Azure Driver

Considerations & Limitations

You should take into account the following technical considerations when using the Microsoft Azure (AZ) cloud with OpenNebula:

  • There is no direct access to the hypervisor, so it cannot be monitored. (We don’t know where the VM is running on the Azure cloud.)
  • The usual OpenNebula functionality for snapshotting, hot-plugging, or migration is not available with Azure.
  • By default, OpenNebula will always launch Small (1 CPU, 1792 MB RAM) instances, unless otherwise specified. The following table is an excerpt of all the instance types available in Azure.
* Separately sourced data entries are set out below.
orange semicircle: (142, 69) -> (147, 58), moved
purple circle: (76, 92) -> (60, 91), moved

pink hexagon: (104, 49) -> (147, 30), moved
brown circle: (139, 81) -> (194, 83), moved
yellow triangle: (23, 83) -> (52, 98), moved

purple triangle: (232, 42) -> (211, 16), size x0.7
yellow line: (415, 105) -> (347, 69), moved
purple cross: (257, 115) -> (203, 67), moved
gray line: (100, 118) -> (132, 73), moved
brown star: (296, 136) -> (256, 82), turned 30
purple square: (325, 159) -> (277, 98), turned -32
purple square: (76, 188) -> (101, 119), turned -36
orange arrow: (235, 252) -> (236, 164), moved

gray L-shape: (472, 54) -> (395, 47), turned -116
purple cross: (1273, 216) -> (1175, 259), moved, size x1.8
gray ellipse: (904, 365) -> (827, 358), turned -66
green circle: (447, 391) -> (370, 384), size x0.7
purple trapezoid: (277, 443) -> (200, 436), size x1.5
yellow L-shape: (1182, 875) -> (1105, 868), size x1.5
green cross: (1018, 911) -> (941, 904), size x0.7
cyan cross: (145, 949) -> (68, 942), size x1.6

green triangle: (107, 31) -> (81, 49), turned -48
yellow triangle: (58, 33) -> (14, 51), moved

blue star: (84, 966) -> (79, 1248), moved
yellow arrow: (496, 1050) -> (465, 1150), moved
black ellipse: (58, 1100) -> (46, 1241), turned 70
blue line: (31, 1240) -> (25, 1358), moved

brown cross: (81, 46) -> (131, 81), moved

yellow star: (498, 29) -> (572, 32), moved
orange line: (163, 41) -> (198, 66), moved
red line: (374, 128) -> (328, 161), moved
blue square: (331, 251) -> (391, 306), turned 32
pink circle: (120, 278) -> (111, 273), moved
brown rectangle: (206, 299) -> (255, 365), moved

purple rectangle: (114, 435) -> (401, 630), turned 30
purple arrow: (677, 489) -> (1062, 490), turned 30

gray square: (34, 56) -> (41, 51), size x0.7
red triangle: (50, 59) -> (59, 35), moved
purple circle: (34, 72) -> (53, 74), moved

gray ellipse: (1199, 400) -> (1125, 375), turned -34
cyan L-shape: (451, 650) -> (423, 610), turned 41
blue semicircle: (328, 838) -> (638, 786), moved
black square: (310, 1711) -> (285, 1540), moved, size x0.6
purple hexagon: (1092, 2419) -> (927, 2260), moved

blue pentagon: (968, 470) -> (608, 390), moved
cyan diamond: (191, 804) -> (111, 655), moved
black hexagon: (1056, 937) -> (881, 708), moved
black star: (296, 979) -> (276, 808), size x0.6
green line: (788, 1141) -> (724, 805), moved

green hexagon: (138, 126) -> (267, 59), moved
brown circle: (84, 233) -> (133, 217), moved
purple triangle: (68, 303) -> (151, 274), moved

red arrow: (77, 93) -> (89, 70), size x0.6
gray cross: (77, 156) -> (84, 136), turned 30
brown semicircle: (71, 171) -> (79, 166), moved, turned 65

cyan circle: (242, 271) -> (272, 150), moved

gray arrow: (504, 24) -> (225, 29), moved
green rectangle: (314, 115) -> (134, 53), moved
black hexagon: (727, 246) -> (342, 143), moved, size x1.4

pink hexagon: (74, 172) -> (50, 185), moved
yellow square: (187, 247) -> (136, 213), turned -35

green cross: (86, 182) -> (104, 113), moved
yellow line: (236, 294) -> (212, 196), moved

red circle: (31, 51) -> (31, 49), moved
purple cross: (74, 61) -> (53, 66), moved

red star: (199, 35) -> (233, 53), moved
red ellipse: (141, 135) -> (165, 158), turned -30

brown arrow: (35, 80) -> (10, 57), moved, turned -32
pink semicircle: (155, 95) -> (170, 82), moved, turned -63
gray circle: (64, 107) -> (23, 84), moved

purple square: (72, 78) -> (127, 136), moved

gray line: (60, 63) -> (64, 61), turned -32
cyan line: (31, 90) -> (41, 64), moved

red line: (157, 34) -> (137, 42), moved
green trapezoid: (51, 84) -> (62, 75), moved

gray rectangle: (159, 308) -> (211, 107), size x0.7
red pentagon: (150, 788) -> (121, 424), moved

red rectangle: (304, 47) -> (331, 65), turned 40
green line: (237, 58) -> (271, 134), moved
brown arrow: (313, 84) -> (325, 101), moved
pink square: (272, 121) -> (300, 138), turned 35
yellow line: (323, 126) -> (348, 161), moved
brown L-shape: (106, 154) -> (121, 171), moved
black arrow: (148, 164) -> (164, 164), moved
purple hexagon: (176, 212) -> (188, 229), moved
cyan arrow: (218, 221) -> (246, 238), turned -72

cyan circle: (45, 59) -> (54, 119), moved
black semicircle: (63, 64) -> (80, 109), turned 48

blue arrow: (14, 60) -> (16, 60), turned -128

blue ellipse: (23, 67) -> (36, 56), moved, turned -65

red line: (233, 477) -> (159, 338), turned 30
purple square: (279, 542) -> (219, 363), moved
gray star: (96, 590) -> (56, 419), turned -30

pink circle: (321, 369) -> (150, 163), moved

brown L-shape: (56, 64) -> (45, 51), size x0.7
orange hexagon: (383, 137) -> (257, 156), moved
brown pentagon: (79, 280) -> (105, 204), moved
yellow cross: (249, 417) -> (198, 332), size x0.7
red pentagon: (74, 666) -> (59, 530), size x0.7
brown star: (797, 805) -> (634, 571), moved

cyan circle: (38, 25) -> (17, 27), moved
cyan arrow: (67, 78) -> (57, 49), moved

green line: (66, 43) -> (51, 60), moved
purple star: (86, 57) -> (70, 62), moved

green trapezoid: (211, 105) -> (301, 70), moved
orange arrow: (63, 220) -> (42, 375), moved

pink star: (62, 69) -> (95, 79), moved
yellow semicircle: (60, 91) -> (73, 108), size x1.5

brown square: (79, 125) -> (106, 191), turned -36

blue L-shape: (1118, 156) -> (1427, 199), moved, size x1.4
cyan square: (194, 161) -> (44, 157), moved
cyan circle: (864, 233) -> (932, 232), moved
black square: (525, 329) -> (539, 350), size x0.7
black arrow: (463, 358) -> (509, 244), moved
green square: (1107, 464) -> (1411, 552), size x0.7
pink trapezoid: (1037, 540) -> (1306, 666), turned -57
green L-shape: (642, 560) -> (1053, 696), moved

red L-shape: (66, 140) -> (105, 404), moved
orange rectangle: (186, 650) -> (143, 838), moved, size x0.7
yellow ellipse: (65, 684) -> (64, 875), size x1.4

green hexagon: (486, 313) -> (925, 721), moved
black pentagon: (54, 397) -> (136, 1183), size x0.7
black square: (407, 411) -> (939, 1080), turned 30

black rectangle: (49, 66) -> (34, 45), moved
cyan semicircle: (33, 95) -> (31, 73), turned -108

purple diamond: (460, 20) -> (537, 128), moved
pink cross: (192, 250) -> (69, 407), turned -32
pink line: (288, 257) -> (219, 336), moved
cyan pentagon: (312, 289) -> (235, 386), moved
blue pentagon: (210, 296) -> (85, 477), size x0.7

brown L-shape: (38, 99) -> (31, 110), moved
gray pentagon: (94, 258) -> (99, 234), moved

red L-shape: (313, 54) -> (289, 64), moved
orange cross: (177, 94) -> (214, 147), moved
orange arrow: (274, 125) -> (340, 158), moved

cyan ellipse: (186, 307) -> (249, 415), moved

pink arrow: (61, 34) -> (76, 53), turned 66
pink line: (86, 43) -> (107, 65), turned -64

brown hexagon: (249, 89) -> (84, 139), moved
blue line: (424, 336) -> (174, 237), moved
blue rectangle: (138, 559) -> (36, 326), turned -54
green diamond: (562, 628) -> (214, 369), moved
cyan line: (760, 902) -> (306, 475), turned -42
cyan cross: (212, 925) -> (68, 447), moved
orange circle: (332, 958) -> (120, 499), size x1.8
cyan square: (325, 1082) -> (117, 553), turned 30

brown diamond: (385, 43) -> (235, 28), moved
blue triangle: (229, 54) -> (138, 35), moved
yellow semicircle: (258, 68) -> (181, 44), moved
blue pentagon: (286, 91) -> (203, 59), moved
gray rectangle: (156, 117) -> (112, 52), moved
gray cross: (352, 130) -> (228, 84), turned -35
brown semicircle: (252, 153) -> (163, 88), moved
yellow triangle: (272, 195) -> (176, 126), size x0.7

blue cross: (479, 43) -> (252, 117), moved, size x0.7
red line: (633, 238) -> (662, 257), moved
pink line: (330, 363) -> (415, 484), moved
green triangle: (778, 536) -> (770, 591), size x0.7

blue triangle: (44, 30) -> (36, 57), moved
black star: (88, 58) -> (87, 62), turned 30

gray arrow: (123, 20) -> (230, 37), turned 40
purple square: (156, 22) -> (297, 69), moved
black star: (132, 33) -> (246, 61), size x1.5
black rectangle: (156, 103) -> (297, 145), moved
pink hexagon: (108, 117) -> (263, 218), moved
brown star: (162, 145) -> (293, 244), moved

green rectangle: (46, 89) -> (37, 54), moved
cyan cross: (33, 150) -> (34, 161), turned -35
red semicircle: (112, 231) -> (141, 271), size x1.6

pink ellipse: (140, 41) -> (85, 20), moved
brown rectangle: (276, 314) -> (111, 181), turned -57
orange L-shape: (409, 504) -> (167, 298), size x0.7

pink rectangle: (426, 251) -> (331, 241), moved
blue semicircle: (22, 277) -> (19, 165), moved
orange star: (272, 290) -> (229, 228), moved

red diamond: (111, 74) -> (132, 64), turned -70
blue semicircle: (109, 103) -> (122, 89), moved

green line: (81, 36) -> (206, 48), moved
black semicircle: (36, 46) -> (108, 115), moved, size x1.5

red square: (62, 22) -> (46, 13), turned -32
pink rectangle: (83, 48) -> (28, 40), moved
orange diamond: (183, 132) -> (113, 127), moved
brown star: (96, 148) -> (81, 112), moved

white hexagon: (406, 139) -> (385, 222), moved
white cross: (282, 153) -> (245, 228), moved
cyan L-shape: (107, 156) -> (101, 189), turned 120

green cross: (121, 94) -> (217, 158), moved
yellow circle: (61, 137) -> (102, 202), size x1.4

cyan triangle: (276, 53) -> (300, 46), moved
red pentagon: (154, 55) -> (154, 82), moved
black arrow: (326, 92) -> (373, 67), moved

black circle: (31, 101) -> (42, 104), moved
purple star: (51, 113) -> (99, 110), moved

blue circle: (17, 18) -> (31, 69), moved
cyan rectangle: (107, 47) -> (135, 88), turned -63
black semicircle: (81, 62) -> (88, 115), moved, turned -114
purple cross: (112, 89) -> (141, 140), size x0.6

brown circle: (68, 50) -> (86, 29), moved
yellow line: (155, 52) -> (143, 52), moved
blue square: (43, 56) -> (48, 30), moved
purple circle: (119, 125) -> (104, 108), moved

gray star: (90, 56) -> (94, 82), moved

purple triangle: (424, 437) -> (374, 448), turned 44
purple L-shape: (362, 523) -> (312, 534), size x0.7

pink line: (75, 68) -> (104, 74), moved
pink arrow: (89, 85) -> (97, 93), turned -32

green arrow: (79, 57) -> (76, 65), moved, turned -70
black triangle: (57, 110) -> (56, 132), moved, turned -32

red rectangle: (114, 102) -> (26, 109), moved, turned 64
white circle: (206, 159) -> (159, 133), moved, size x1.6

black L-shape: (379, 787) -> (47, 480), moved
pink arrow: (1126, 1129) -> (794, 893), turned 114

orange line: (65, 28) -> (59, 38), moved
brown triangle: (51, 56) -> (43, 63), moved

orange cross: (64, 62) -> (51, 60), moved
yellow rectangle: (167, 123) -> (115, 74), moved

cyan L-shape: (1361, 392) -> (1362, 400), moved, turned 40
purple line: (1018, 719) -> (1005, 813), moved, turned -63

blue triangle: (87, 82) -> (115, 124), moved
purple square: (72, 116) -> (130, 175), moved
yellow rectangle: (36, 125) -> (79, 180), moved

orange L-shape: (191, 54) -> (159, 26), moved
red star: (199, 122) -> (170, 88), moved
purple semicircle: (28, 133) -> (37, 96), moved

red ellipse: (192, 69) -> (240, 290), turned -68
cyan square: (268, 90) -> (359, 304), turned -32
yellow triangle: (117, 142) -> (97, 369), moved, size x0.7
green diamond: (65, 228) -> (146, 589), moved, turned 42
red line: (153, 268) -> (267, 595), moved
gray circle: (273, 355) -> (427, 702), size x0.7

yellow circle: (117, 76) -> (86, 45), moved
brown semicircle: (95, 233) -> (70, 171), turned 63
A more exhaustive list can be found (and edited) in /etc/one/az_driver.conf.
Name CPU Capacity Memory Capacity
ExtraSmall 0.1 Cores 768 MB
Small 1 Cores 1792 MB
Medium 2 Cores 3584 MB
Large 4 Cores 7168 MB
ExtraLarge 8 Cores 14336 MB
A5 2 Cores 14336 MB
A6 4 Cores 28672 MB
A7 8 Cores 57344 MB
A8 8 Cores 57344 MB
A9 16 Cores 114688 MB

Prerequisites

  • You must have a working account for Azure.
  • First, the Subscription ID, that can be uploaded and retrieved from All services -> Subscriptions.
  • Second, the Management Certificate file, that can be created with the following steps. We need the .pem file (for the ruby gem) and the .cer file (to upload to Azure):
## Install openssl

## CentOS
$ sudo yum install openssl

## Ubuntu
$ sudo apt-get install openssl

# Move to a folder (wherever you prefer, but it's best to choose a private folder to store all your keys)
$ mkdir ~/.ssh/azure && cd ~/.ssh/azure

## Create certificate
$ openssl req -x509 -nodes -days 365 -newkey rsa:2048 -keyout myPrivateKey.key -out myCert.pem
$ chmod 600 myPrivateKey.key

## Generate .cer file for Azure
$ openssl x509 -outform der -in myCert.pem -out myCert.cer

## You should have now your .pem certificate and your private key
$ find .
==>
    ./myCert.pem
    ./myPrivateKey.key
  • Third, the certificate file (.cer) has to be uploaded to All services -> Subscriptions -> Management certificates
  • In order to allow the Azure driver to authenticate properly with our Azure account, you need to sign your .pem file:
## Concatenate key and pem certificate (sign with private key)
$ cat myCert.pem myPrivateKey.key > azureOne.pem

azureOne.pem is the resulting signed certificate. OpenNebula does not need you to store this in any specific location of the OpenNebula front-end filesystem, but please keep it safe. Remember that you will need to read it in the host creation process. We’ll talk about how to perform this action later.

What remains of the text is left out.